(Collected data)
· · · ·

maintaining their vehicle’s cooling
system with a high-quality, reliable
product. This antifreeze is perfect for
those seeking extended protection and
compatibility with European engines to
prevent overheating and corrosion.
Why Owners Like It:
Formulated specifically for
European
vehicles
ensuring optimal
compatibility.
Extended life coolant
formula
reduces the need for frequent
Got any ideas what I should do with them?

· · · ·

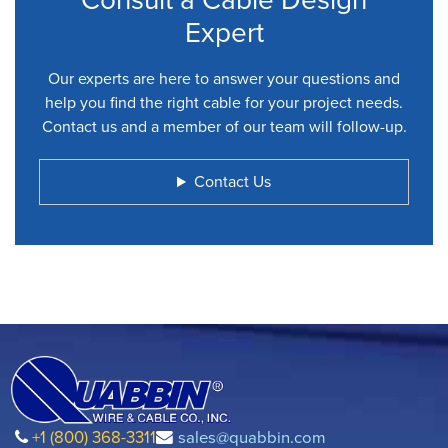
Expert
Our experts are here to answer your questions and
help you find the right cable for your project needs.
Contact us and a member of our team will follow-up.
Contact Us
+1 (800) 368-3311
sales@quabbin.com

· · · ·

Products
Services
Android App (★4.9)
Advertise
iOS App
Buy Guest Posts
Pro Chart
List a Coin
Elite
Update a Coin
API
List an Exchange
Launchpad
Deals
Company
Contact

· · · ·

#### Assignment
What lines in the data above carry "Contact"? Return them all.

#### Exercise solution
Contact us and a member of our team will follow-up.
Contact Us
Contact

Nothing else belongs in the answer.